Dataset entries
# # # # #

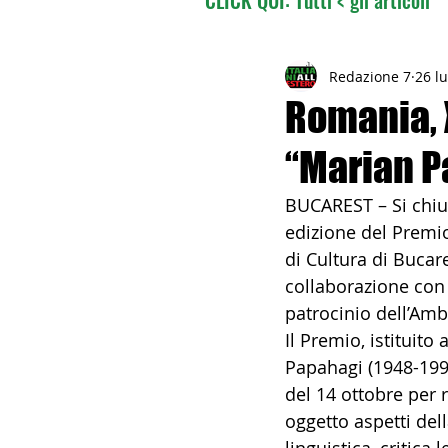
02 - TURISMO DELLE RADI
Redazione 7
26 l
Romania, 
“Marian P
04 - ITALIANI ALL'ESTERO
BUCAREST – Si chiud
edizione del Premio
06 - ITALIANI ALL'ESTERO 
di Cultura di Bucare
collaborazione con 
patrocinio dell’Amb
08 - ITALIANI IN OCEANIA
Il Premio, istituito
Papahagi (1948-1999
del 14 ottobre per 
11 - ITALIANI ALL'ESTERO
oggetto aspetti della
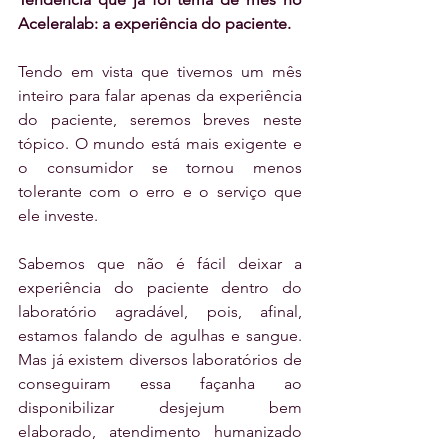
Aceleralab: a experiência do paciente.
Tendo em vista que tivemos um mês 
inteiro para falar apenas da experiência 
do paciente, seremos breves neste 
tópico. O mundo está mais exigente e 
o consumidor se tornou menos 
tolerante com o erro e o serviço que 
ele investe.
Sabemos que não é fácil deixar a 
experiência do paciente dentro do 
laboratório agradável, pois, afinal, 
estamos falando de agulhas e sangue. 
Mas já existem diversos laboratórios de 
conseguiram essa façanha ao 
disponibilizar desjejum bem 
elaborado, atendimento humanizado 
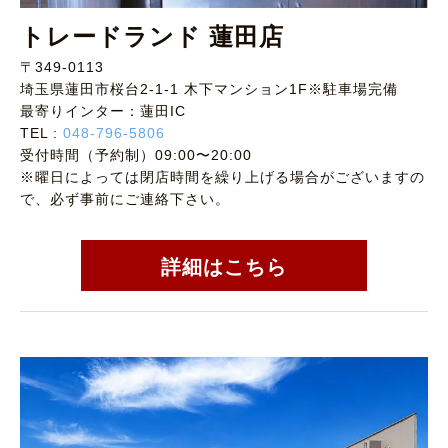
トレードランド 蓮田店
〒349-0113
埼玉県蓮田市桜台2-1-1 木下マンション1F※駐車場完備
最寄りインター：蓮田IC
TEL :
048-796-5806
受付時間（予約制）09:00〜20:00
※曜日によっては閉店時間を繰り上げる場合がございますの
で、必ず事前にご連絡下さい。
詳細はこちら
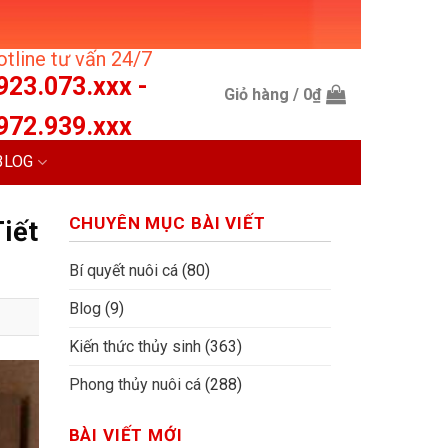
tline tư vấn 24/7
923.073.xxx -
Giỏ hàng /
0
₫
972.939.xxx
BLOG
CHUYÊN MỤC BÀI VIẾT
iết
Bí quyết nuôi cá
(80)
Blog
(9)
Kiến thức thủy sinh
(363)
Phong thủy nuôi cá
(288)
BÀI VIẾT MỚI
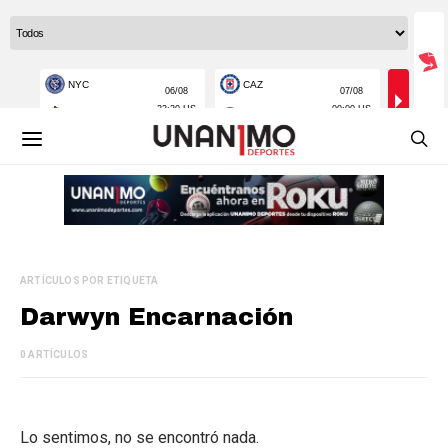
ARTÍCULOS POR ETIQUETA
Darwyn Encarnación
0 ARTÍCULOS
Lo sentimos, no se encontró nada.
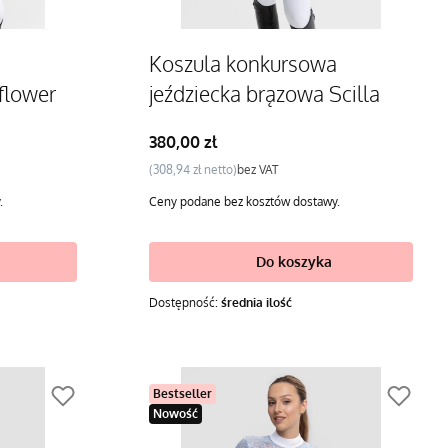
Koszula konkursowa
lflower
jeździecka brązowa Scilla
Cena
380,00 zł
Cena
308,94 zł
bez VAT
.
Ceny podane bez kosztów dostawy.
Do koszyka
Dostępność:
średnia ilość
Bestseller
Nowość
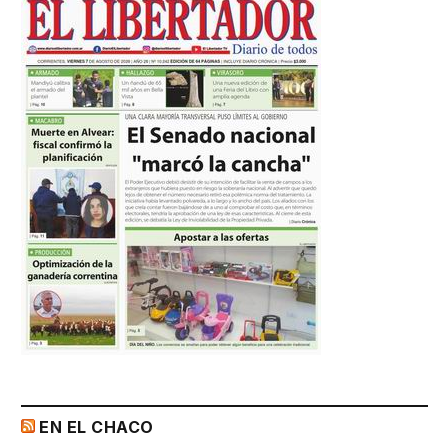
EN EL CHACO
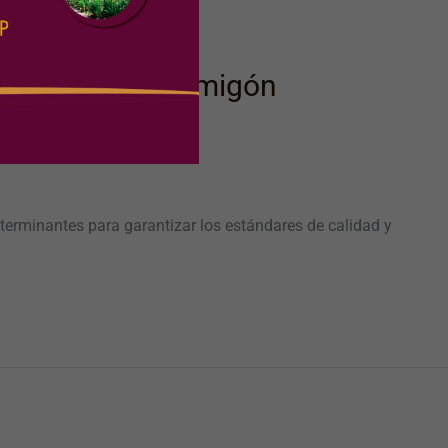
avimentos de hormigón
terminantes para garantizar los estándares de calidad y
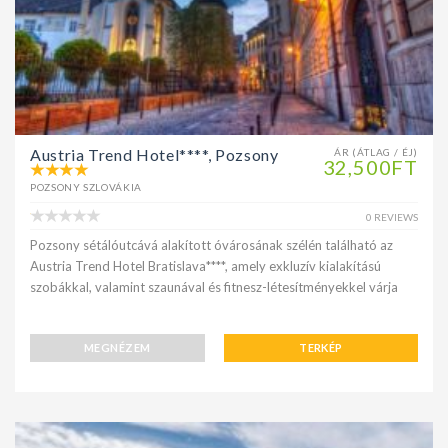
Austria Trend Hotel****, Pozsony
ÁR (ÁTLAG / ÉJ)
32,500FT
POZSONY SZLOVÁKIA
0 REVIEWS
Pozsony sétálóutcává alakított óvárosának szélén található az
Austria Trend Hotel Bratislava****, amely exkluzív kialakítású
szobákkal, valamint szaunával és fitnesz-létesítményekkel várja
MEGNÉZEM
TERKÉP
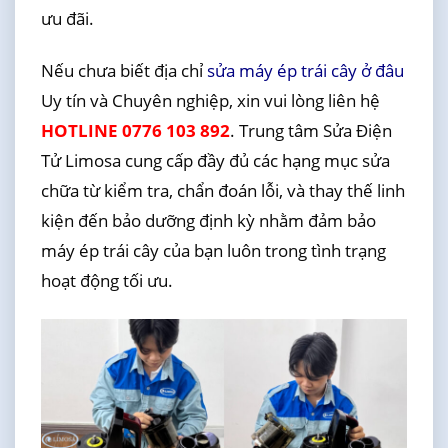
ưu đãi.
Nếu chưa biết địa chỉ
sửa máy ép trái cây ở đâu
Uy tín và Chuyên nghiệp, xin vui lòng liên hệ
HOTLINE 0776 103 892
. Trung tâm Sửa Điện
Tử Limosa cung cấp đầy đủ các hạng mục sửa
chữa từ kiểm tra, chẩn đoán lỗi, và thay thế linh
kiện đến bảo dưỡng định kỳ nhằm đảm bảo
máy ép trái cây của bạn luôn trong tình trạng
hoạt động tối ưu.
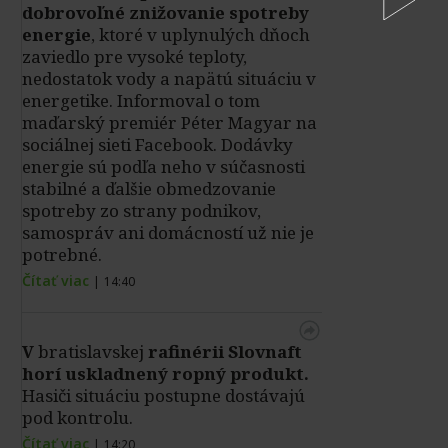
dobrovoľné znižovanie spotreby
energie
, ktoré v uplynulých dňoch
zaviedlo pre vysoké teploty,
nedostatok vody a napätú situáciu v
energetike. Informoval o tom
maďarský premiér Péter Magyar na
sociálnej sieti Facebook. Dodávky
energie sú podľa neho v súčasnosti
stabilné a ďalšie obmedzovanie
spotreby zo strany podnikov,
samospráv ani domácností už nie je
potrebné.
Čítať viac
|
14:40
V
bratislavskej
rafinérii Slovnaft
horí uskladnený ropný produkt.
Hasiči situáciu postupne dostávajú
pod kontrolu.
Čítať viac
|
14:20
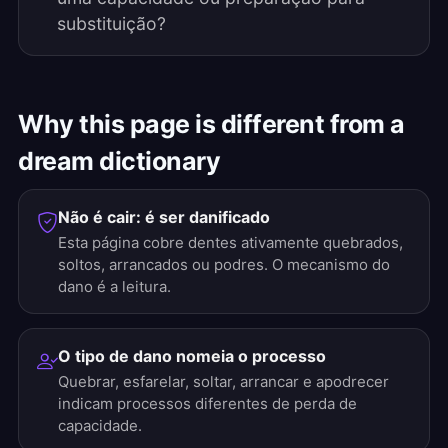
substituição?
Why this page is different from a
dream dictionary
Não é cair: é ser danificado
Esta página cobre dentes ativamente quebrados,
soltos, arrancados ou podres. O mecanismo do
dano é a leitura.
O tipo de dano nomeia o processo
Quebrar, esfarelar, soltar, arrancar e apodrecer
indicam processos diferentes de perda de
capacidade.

# # # # #

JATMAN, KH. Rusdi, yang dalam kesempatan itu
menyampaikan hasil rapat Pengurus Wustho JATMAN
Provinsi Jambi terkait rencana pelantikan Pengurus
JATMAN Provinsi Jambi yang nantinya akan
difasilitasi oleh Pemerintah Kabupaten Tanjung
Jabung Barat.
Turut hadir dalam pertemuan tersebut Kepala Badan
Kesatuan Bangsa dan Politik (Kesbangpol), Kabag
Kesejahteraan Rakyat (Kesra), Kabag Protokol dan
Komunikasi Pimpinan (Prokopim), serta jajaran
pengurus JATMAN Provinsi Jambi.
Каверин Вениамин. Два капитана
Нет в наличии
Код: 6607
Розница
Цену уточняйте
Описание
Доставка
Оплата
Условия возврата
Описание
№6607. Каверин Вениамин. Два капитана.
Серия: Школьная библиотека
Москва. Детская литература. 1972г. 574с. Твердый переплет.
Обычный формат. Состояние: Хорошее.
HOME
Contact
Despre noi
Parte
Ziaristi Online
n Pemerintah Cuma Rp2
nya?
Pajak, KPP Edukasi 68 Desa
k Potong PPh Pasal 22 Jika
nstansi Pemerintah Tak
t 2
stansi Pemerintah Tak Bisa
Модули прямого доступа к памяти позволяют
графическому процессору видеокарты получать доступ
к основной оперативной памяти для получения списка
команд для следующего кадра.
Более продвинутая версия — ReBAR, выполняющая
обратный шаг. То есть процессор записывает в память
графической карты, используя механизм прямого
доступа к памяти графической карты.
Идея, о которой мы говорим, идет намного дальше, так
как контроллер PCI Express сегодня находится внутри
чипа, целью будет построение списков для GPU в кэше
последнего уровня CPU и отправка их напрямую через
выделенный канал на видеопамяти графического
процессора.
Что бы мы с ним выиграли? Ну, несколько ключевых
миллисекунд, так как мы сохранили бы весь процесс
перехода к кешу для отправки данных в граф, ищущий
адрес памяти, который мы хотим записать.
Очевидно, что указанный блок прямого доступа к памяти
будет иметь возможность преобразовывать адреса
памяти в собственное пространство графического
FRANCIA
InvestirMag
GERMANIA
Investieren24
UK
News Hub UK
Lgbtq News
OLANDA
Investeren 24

# # # # #

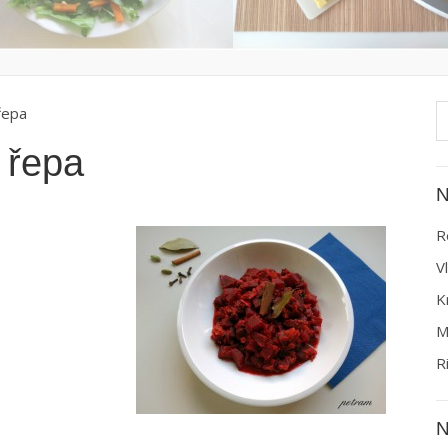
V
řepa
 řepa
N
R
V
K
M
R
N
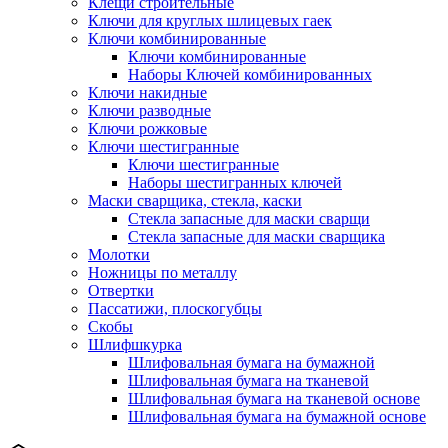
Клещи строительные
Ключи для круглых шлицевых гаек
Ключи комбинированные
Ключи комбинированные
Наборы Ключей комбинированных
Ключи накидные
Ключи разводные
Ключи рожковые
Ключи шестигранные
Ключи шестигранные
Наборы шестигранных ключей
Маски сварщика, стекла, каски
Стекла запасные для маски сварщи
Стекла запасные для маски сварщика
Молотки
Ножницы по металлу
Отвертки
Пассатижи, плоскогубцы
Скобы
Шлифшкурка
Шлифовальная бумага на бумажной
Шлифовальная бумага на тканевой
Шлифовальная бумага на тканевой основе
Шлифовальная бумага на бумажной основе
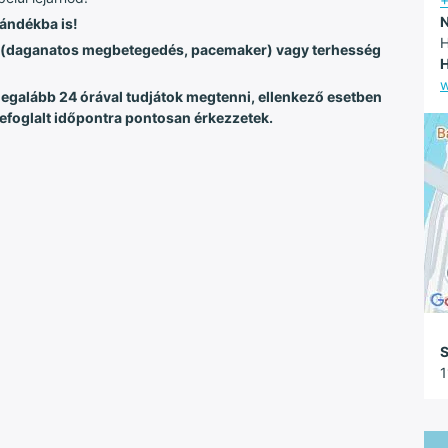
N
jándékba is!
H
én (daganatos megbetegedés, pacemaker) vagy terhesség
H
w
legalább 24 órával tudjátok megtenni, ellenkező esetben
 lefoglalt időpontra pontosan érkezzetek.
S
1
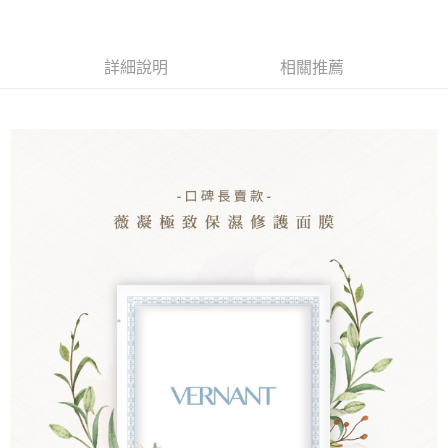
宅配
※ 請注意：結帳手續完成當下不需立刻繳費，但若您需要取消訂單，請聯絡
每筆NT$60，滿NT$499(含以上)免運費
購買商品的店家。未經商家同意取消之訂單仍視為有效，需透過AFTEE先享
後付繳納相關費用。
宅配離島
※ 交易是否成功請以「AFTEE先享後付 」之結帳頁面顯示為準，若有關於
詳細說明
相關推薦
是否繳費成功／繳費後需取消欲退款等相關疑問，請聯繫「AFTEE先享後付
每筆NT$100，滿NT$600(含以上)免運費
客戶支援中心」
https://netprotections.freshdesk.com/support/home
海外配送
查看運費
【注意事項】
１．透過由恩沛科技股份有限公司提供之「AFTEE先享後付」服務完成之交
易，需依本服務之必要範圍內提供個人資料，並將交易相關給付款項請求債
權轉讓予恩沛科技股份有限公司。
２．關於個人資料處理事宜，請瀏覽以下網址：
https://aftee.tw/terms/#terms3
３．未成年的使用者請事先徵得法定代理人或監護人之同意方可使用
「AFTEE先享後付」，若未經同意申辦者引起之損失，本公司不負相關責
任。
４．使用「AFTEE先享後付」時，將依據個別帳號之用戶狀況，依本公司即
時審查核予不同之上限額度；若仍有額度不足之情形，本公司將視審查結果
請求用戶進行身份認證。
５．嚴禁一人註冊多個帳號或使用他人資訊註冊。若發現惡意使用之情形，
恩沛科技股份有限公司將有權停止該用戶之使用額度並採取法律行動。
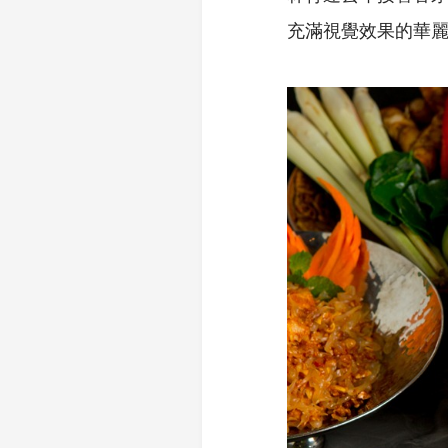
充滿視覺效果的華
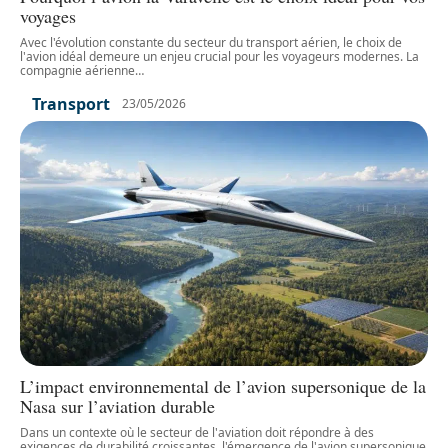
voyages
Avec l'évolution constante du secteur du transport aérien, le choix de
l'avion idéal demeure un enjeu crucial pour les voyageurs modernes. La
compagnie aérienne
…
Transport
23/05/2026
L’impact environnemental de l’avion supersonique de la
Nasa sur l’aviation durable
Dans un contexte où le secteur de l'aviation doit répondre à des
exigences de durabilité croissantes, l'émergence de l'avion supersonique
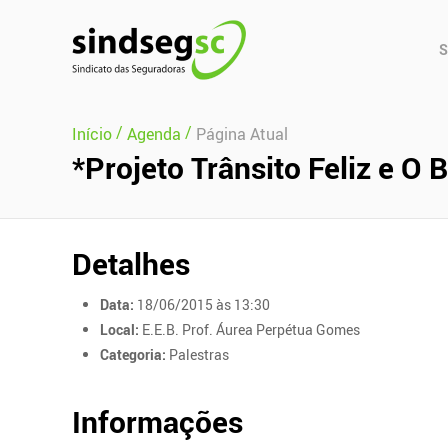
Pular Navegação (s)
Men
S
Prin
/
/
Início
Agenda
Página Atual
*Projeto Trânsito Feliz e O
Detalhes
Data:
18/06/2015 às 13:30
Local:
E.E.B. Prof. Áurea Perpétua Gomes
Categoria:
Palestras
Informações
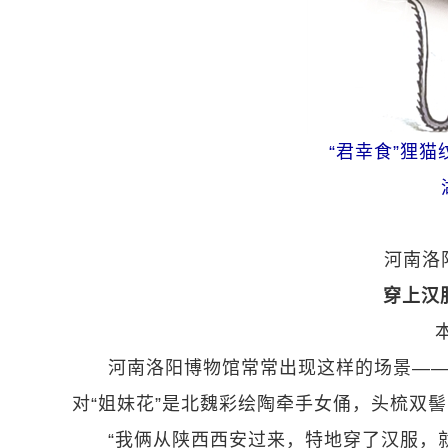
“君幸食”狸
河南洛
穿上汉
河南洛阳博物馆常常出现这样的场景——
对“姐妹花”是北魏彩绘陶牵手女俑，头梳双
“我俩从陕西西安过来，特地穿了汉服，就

# # # # #

**To do**
The word to look for is "бумага"; copy out every line of the entries that holds it.

**Task result**
Шлифовальная бумага на бумажной
Шлифовальная бумага на тканевой
Шлифовальная бумага на тканевой основе
Шлифовальная бумага на бумажной основе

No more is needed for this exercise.